The storekeeper shook his head. “We wasn’t runnin’. We was just tryin’ to start over, make amends.” The owner swallowed hard, his prominent Adam’s apple doing a dance.
“You were always just a follower, Henley, but Bartlett, he was a trouble-maker. Reckon it was all his idea?”
The ‘keep nodded like a rabbit, though it was plain it was simply a nervous reaction and not a betrayal. “Please just go. We won’t never tell anyone…”
The man laughed, an unpleasant sound that brought another squeak from one of the old women.
“I told you to shut it…” the man said, looking back to them, and suddenly the gun was in his hand. The old women’s eyes widened and their trembling increased.

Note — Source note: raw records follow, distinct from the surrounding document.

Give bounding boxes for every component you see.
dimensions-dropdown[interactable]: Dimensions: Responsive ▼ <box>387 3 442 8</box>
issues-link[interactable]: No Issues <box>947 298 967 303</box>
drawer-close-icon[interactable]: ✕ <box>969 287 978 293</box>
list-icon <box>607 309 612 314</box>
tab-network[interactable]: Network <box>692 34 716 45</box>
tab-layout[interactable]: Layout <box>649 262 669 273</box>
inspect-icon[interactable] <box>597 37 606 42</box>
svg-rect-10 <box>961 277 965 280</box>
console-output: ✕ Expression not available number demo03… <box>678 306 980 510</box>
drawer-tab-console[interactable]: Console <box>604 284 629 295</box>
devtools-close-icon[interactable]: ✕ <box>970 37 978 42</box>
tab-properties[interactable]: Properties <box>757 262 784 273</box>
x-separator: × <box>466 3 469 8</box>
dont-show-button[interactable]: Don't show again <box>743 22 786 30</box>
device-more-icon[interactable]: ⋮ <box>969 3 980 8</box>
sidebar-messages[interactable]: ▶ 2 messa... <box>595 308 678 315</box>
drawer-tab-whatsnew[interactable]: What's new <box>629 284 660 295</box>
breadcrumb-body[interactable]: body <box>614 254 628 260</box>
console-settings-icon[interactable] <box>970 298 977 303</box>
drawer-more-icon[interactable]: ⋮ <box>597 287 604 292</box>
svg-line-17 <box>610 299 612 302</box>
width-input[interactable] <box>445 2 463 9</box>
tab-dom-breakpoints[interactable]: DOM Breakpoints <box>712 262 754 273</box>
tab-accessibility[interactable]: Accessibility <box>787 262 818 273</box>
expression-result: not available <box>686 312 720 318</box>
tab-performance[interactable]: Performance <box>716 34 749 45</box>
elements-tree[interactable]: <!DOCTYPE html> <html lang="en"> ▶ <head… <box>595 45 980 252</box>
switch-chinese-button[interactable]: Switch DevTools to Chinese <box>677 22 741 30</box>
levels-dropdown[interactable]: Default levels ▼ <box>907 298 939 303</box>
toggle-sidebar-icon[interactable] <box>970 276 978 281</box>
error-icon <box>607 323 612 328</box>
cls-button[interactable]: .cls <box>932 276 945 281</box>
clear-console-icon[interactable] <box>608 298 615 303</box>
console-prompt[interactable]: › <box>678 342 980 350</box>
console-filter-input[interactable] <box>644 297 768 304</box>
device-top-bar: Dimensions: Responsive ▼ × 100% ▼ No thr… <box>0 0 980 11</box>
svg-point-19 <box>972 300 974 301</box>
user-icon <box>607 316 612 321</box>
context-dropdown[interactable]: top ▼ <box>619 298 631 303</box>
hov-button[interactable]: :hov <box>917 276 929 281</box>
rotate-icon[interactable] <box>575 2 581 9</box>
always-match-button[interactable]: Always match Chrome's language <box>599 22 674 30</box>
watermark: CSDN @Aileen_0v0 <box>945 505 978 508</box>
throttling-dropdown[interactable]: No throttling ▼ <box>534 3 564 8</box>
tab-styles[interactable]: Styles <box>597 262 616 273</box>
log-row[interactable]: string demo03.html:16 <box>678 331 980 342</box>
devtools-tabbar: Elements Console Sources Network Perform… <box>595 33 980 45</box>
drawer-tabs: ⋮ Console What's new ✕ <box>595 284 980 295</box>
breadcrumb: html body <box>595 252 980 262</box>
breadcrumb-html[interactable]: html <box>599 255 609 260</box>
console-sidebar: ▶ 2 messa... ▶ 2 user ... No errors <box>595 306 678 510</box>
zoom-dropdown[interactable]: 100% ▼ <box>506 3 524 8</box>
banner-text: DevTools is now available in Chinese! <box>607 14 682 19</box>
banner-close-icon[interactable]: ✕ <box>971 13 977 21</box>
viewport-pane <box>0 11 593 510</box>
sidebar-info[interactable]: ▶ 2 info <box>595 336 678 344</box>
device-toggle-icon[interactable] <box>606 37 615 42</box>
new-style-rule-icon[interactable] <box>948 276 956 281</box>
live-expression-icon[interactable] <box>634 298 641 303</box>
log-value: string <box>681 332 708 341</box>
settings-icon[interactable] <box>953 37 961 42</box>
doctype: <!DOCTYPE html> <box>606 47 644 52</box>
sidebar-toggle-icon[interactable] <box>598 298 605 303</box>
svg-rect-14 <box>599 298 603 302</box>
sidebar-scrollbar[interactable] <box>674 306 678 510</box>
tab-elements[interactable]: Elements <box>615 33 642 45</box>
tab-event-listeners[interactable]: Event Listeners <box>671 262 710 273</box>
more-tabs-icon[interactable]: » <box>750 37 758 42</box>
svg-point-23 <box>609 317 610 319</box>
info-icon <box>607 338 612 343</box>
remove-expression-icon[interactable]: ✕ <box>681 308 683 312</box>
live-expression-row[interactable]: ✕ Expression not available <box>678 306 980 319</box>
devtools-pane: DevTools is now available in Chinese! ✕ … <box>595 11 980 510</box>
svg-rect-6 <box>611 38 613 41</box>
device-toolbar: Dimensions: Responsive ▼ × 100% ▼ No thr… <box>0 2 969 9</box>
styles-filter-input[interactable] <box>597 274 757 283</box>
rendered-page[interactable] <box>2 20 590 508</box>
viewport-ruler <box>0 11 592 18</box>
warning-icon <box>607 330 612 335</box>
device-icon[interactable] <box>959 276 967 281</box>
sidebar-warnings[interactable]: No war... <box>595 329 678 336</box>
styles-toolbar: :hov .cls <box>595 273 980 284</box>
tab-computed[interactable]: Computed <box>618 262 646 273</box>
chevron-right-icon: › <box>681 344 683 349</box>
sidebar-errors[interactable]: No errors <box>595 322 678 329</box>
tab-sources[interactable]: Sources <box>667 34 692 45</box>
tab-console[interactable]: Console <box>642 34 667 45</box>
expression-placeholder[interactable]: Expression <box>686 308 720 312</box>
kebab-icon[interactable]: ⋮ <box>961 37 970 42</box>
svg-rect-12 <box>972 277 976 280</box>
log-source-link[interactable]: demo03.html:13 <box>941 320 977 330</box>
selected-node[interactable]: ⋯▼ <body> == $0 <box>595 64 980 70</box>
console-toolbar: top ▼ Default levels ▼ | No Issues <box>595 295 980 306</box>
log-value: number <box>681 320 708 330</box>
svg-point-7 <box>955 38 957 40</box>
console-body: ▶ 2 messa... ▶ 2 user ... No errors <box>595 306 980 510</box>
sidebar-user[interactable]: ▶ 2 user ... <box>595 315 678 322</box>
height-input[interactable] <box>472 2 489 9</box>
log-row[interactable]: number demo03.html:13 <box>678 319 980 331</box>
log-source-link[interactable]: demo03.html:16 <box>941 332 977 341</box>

“No!” the ‘keep said. “Please don’t…just leave…”
“Oh, I’m leaving, Henley. Don’t you worry any about that. For you…it’ll be quick…but for Bartlett…he’s gonna learn there’s no escaping who…what you are.”
The ‘keep started to back up, but the man’s Smith & Wesson swung to aim and thunder filled the store. The thunder was followed by the sound of bottles shattering as they hit the floorboards and the screams of the two old women.
Those screams ended a heartbeat later, but the thunder did not.